Prompt
Search the data for the string "Watauga" and copy each line in which it appears.

Saved entries
____________________

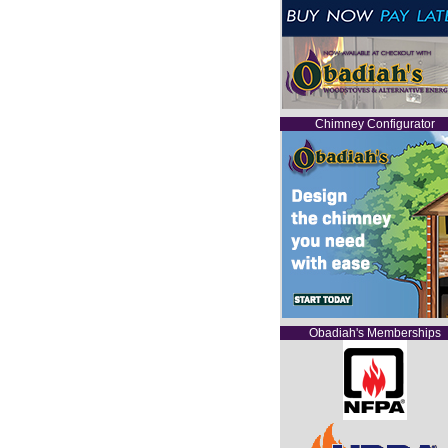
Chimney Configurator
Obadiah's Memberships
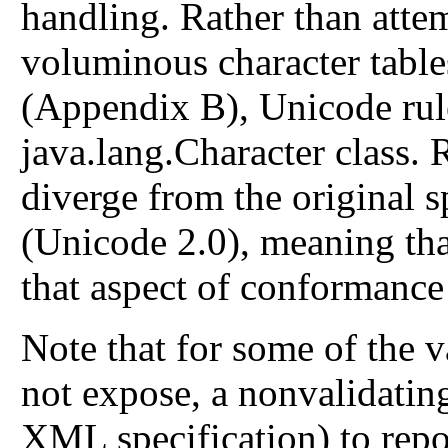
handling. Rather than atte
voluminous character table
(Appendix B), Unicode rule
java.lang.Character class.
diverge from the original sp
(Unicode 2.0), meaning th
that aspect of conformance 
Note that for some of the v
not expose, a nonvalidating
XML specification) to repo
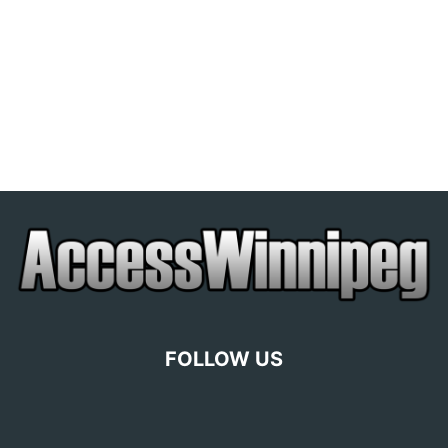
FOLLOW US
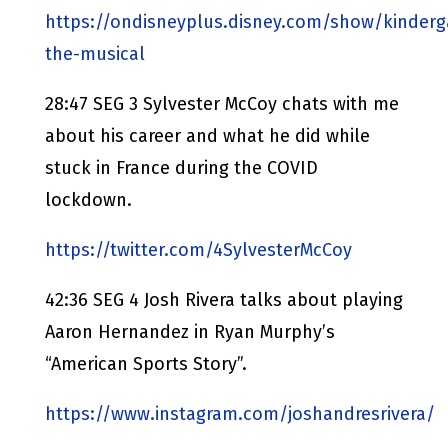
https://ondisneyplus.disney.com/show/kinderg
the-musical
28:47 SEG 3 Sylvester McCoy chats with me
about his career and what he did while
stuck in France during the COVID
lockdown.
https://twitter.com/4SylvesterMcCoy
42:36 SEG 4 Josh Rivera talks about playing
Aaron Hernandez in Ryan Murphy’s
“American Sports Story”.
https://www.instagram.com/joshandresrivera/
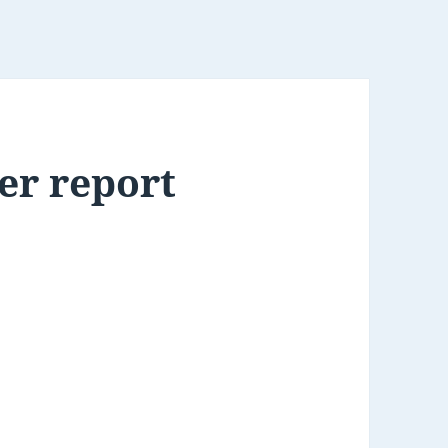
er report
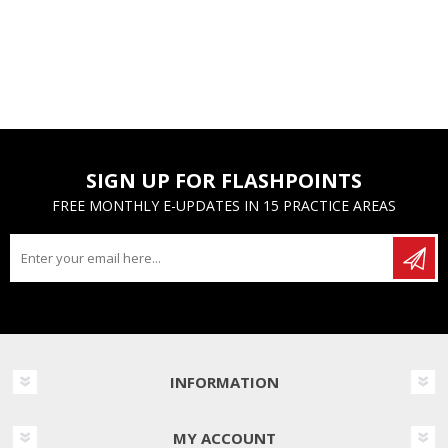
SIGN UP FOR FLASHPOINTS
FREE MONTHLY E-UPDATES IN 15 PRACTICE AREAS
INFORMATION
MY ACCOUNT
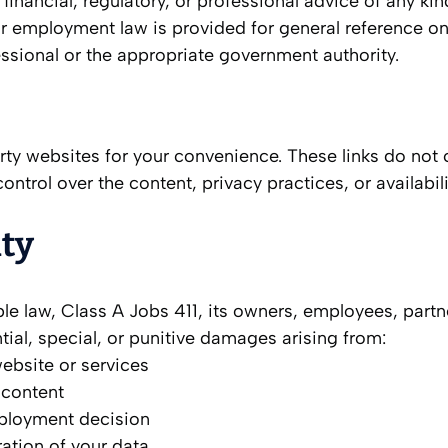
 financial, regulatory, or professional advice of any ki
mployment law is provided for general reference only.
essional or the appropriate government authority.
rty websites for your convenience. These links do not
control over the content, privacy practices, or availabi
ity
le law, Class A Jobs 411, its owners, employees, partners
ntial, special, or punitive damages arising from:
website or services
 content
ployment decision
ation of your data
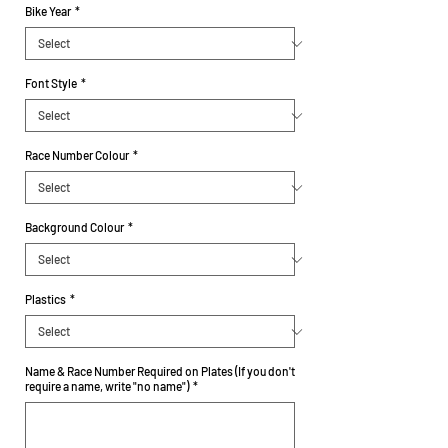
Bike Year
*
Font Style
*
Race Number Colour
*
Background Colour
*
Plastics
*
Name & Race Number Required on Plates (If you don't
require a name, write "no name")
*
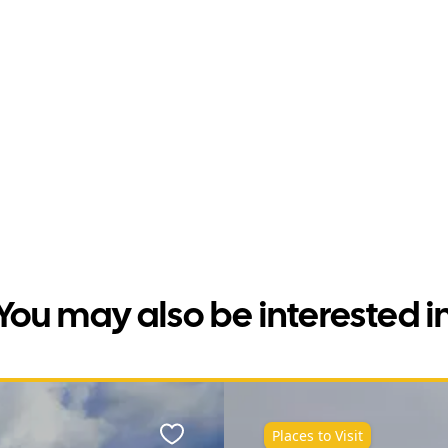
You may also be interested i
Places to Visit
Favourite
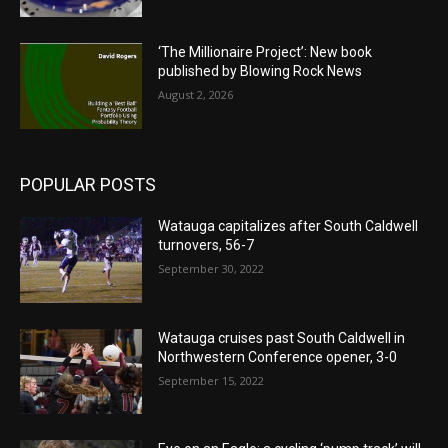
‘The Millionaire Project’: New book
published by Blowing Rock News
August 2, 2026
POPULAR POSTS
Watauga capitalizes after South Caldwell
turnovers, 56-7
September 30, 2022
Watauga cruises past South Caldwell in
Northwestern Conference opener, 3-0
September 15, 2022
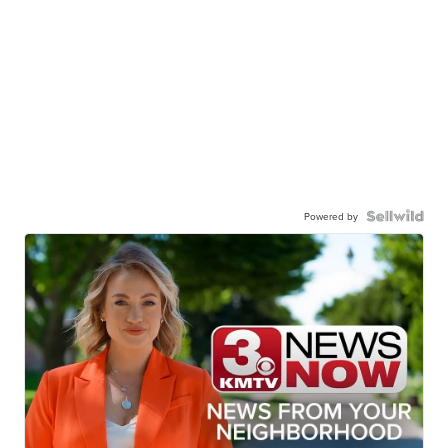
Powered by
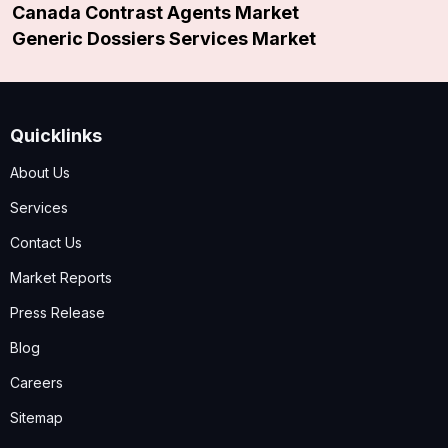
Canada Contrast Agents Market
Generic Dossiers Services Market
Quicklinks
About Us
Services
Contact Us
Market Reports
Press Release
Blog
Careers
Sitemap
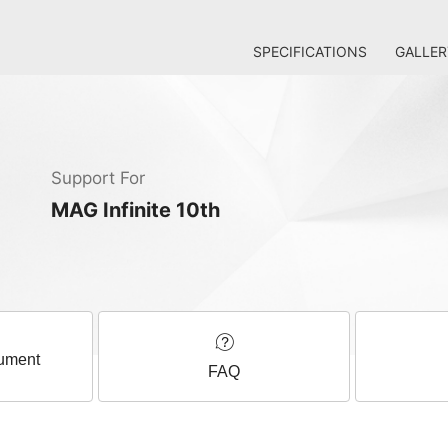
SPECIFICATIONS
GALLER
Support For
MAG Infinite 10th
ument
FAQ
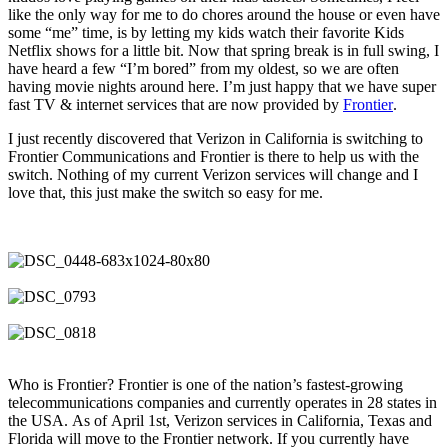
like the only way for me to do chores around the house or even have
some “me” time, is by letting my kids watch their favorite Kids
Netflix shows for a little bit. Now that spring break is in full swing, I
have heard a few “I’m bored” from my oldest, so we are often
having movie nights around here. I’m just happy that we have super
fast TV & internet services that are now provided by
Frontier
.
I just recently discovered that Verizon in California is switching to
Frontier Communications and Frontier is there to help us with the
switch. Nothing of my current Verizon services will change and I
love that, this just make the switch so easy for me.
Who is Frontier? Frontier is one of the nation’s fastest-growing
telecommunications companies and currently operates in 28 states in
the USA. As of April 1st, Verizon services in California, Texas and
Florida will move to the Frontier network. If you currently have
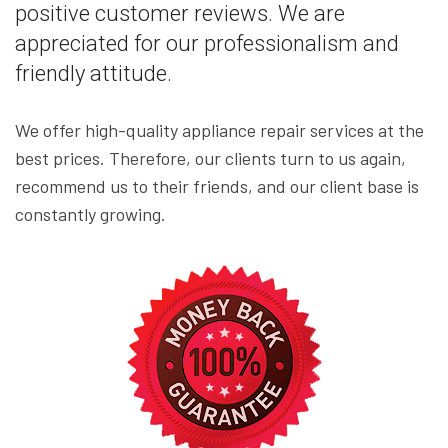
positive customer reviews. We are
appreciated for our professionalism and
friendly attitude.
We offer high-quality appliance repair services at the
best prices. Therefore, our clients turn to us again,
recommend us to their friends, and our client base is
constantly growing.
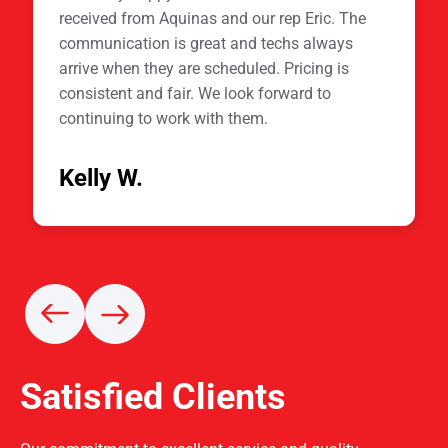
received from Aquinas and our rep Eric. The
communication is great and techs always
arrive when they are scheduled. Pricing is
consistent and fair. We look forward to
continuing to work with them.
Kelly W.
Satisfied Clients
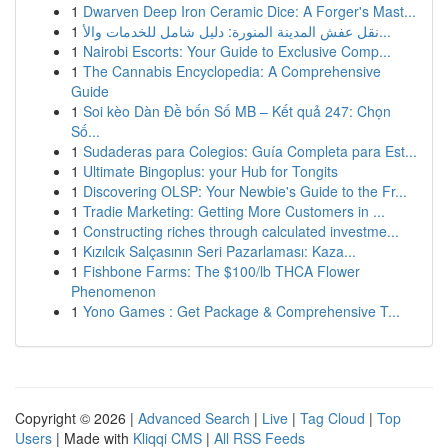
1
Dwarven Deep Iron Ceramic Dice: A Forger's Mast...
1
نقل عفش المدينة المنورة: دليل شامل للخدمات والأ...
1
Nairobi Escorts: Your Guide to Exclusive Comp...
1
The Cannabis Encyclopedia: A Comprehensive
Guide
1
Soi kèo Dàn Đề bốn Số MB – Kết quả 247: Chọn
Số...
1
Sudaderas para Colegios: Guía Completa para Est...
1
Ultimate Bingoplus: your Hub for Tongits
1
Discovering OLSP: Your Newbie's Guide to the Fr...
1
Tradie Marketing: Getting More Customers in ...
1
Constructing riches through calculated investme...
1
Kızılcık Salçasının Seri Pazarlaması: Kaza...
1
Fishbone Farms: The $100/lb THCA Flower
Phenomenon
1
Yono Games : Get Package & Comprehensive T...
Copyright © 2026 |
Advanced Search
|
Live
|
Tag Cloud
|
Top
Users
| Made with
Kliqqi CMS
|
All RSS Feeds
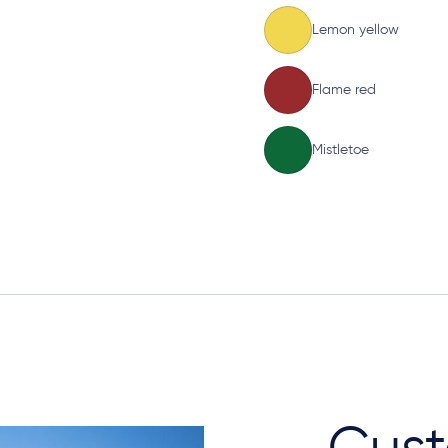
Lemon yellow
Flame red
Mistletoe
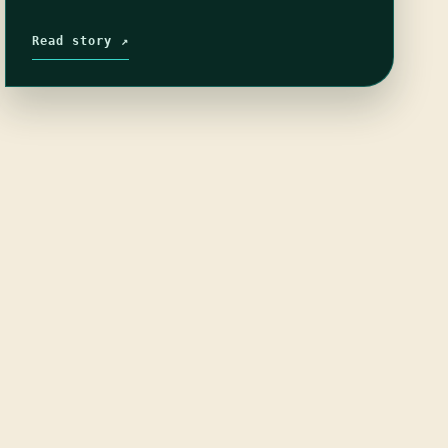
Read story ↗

____________________

Exercise output
Watauga capitalizes after South Caldwell
Watauga cruises past South Caldwell in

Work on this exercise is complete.